Los Angeles City Council member Nithya Raman has moved narrowly ahead of former reality TV star Spencer Pratt in the unsettled race for the second runoff spot against Mayor Karen Bass, reshaping a contest that appeared to be breaking Pratt’s way on election night.

Bass has already been projected by NBC News and CBS News to advance to the November runoff. The question still unresolved is whether she will face Pratt, a registered Republican who has challenged her from the right, or Raman, a Democrat and member of the Democratic Socialists of America who would run against Bass from the left.

The latest update Sunday night from the L.A. County Registrar-Recorder showed Raman with 27.1% of the vote to Pratt’s 26.6%, with 83% of votes counted, CBS News reported. Her lead was less than 1 percentage point. NBC News reported that Raman overtook Pratt by a few thousand votes after steadily cutting into his advantage with each ballot update.

The shift was sharp. Pratt had led Raman by nearly 6 percentage points on Thursday, according to CBS News. By Friday night, NBC News reported, Raman had cut Pratt’s advantage almost in half, to just over 20,000 votes. By Sunday, she had moved into second place.

“Spencer Pratt has been losing share of the vote with every one of these new ballot dumps, and we expect that to continue,” Paul Mitchell of Political Data Inc. told CBS News on Thursday. “The question is, will he drop? Will Nithya Raman rise? And at some point, will there be an inflection point where Nithya Raman would take over that second spot?”

Raman had cautioned supporters on election night that the count could take time. “We may not get an answer we like,” she said. “But regardless of what happens next, nobody, nobody can take away what all of us have built together.” She also described her campaign as a “long shot,” saying, “No one knew who I was; I was the last to enter this race. We had no institutional backing. But what we did have was a vision for Los Angeles.”
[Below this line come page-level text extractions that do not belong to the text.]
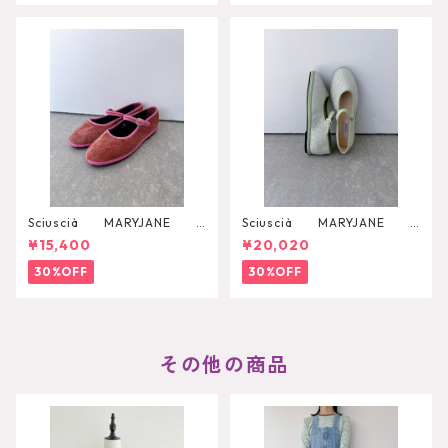
Sciuscià MARYJANE
Sciuscià MARYJANE
（ROOIBOS TEA）
（ARTICHOKE）
¥15,400
¥20,020
30%OFF
30%OFF
その他の商品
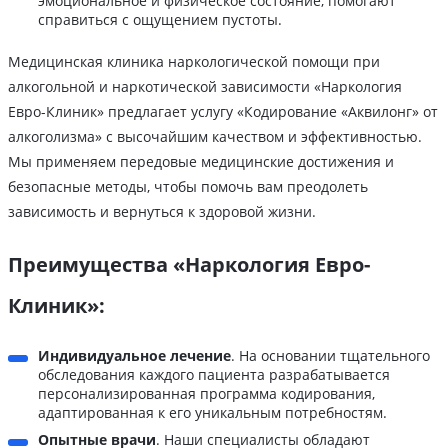
эмоциональное и физическое состояние, помогают
справиться с ощущением пустоты.
Медицинская клиника наркологической помощи при
алкогольной и наркотической зависимости «Наркология
Евро-Клиник» предлагает услугу «Кодирование «Аквилонг» от
алкоголизма» с высочайшим качеством и эффективностью.
Мы применяем передовые медицинские достижения и
безопасные методы, чтобы помочь вам преодолеть
зависимость и вернуться к здоровой жизни.
Преимущества «Наркология Евро-
Клиник»:
Индивидуальное лечение
. На основании тщательного
обследования каждого пациента разрабатывается
персонализированная программа кодирования,
адаптированная к его уникальным потребностям.
Опытные врачи
. Наши специалисты обладают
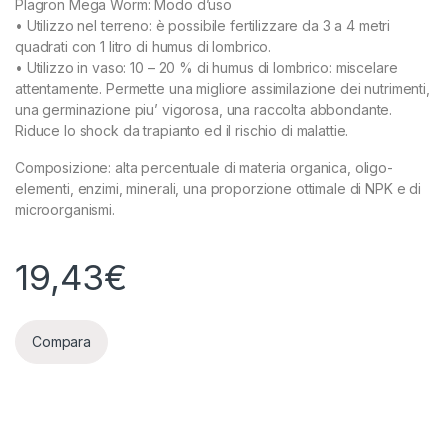
Plagron Mega Worm: Modo d’uso
• Utilizzo nel terreno: è possibile fertilizzare da 3 a 4 metri
quadrati con 1 litro di humus di lombrico.
• Utilizzo in vaso: 10 – 20 % di humus di lombrico: miscelare
attentamente. Permette una migliore assimilazione dei nutrimenti,
una germinazione piu’ vigorosa, una raccolta abbondante.
Riduce lo shock da trapianto ed il rischio di malattie.
Composizione: alta percentuale di materia organica, oligo-
elementi, enzimi, minerali, una proporzione ottimale di NPK e di
microorganismi.
19,43
€
Compara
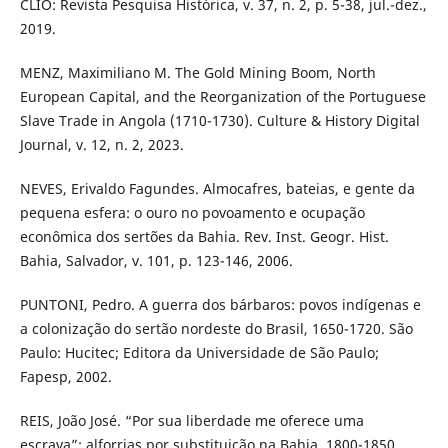
CLIO: Revista Pesquisa Histórica, v. 37, n. 2, p. 5-38, jul.-dez.,
2019.
MENZ, Maximiliano M. The Gold Mining Boom, North
European Capital, and the Reorganization of the Portuguese
Slave Trade in Angola (1710-1730). Culture & History Digital
Journal, v. 12, n. 2, 2023.
NEVES, Erivaldo Fagundes. Almocafres, bateias, e gente da
pequena esfera: o ouro no povoamento e ocupação
econômica dos sertões da Bahia. Rev. Inst. Geogr. Hist.
Bahia, Salvador, v. 101, p. 123-146, 2006.
PUNTONI, Pedro. A guerra dos bárbaros: povos indígenas e
a colonização do sertão nordeste do Brasil, 1650-1720. São
Paulo: Hucitec; Editora da Universidade de São Paulo;
Fapesp, 2002.
REIS, João José. “Por sua liberdade me oferece uma
escrava”: alforrias por substituição na Bahia, 1800-1850.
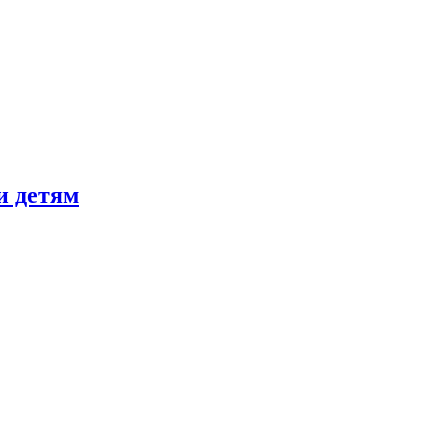
и детям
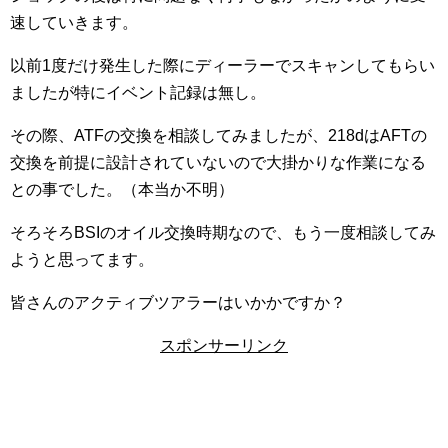
速していきます。
以前1度だけ発生した際にディーラーでスキャンしてもらい
ましたが特にイベント記録は無し。
その際、ATFの交換を相談してみましたが、218dはAFTの
交換を前提に設計されていないので大掛かりな作業になる
との事でした。（本当か不明）
そろそろBSIのオイル交換時期なので、もう一度相談してみ
ようと思ってます。
皆さんのアクティブツアラーはいかかですか？
スポンサーリンク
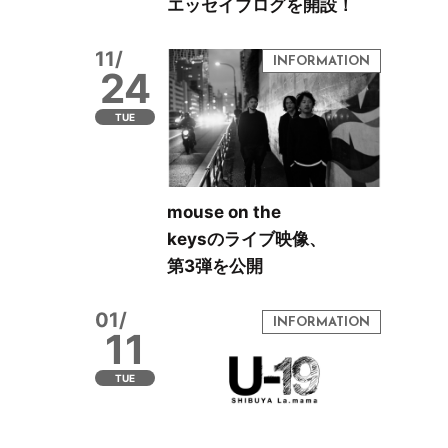
エッセイブログを開設！
11/
24
TUE
mouse on the
keysのライブ映像、
第3弾を公開
01/
11
TUE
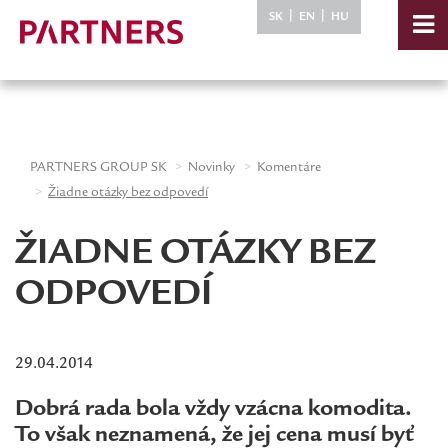
-->
|
|
SK
EN
HU
PARTNERS GROUP SK
Novinky
Komentáre
Žiadne otázky bez odpovedí
ŽIADNE OTÁZKY BEZ
ODPOVEDÍ
29.04.2014
Dobrá rada bola vždy vzácna komodita.
To však neznamená, že jej cena musí byť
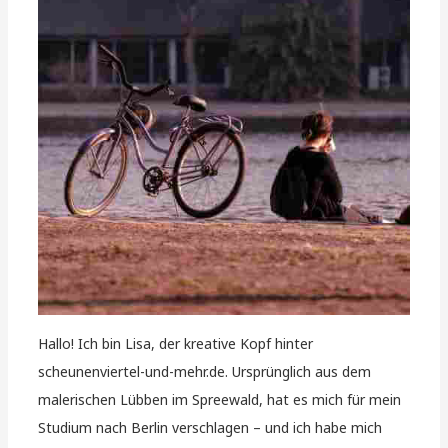
Hallo! Ich bin Lisa, der kreative Kopf hinter
scheunenviertel-und-mehr.de. Ursprünglich aus dem
malerischen Lübben im Spreewald, hat es mich für mein
Studium nach Berlin verschlagen – und ich habe mich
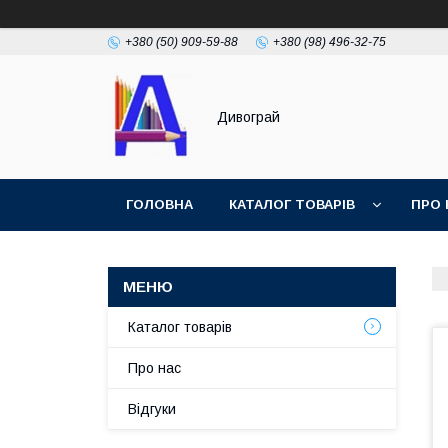
+380 (50) 909-59-88
+380 (98) 496-32-75
Дивограй
ГОЛОВНА
КАТАЛОГ ТОВАРІВ
ПРО 
УМОВИ ЗГОДИ
ФОТОГАЛЕРЕЯ
Каталог товарів
Про нас
Відгуки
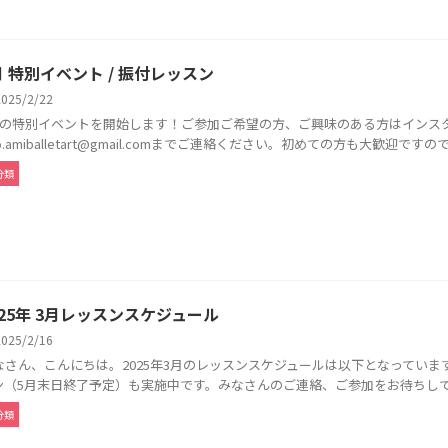
月 特別イベント / 振付レッスン
2025/2/22
月の特別イベントを開始します！ご参加ご希望の方、ご興味のある方はインス
fo.amiballetart@gmail.comまでご連絡ください。初めての方も大歓迎ですので、
分類
025年 3月レッスンスケジュール
2025/2/16
なさん、こんにちは。2025年3月のレッスンスケジュールは以下となってい
ン（5月末日終了予定）も実施中です。みなさんのご連絡、ご参加をお待ちしており
分類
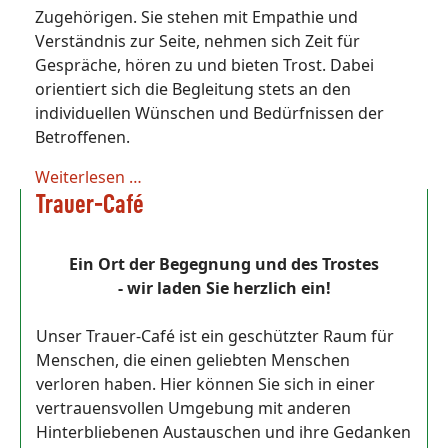
Zugehörigen. Sie stehen mit Empathie und
Verständnis zur Seite, nehmen sich Zeit für
Gespräche, hören zu und bieten Trost. Dabei
orientiert sich die Begleitung stets an den
individuellen Wünschen und Bedürfnissen der
Betroffenen.
Weiterlesen …
Trauer-Café
Ein Ort der Begegnung und des Trostes
- wir laden Sie herzlich ein!
Unser Trauer-Café ist ein geschützter Raum für
Menschen, die einen geliebten Menschen
verloren haben. Hier können Sie sich in einer
vertrauensvollen Umgebung mit anderen
Hinterbliebenen Austauschen und ihre Gedanken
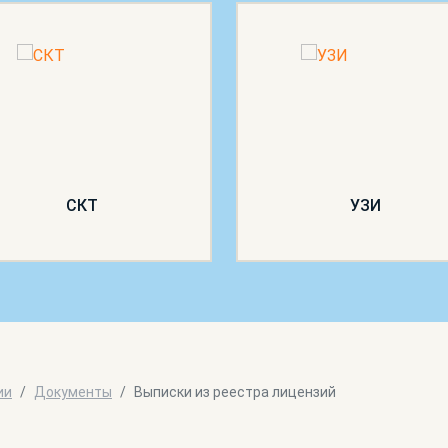
СКТ
УЗИ
ии
Документы
Выписки из реестра лицензий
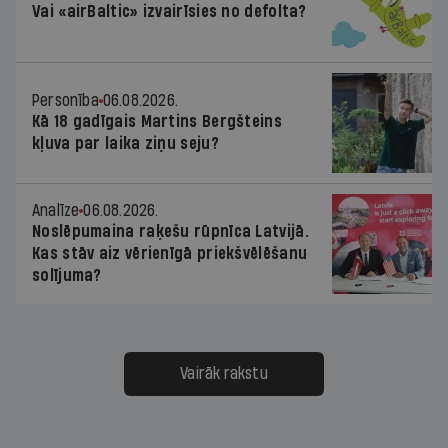
Vai «airBaltic» izvairīsies no defolta?
Personība
06.08.2026.
Kā 18 gadīgais Martins Bergšteins
kļuva par laika ziņu seju?
Analīze
06.08.2026.
Noslēpumaina raķešu rūpnīca Latvijā.
Kas stāv aiz vērienīgā priekšvēlēšanu
solījuma?
Vairāk rakstu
Pratt sounded confident after polls closed Tuesday, saying Bass was “not a candidate that I’m too concerned about.” He added, “I’m ready for whatever god puts in front of me. Obviously, I was going to accept whatever god’s plan was tonight. I was going to be happy if I wasn’t moving forward because I would’ve known god didn’t want me to be the mayor. Now, I feel very confident.”

A Bass-Pratt runoff could resemble a more traditional partisan and insider-versus-outsider contest. A Bass-Raman runoff would be a race between two Democrats, with Raman, a former Bass ally, challenging the incumbent from the left.

A preprimary Los Angeles Times poll found Bass and Raman both leading Pratt in head-to-head matchups, while Raman held a small advantage over Bass within the margin of error. Forty percent of respondents said they were unsure whom they would support or would not vote in a Bass-Raman matchup. A May 28 UC Berkeley-Los Angeles Times poll cited by CBS News found Bass at 26%, Raman at 25% and Pratt at 22%, with a margin of error of about 3 percentage points.

The slow count has also affected California’s governor’s race. CBS News and NBC News projected Friday that Democrat Xavier Becerra, the former U.S. health and human services secretary and former California attorney general, advanced to the general election to succeed term-limited Gov. Gavin Newsom. Under California’s top-two primary system, the two highest vote-getters advance regardless of party.

Republican Steve Hilton, a former Fox News host, is leading for the second gubernatorial runoff spot, while billionaire environmentalist Tom Steyer, a Democrat, remains in third, CBS News reported. Hilton, who had led the race after polls closed Tuesday before Becerra overtook him, criticized the pace of ballot counting and said he would overhaul the election process if elected.

“We’re not there yet, but it’s looking good,” Hilton said Tuesday night. “It looks very much like Californians really will have the chance to vote for change in November and take our state in a new direction.”

California counties have 30 days to count ballots on a provisional basis, according to the secretary of state. Mail-in ballots must be postmarked by Election Day and counted if received within seven days. In Los Angeles, more than 100,000 votes remain to be counted, NBC News reported.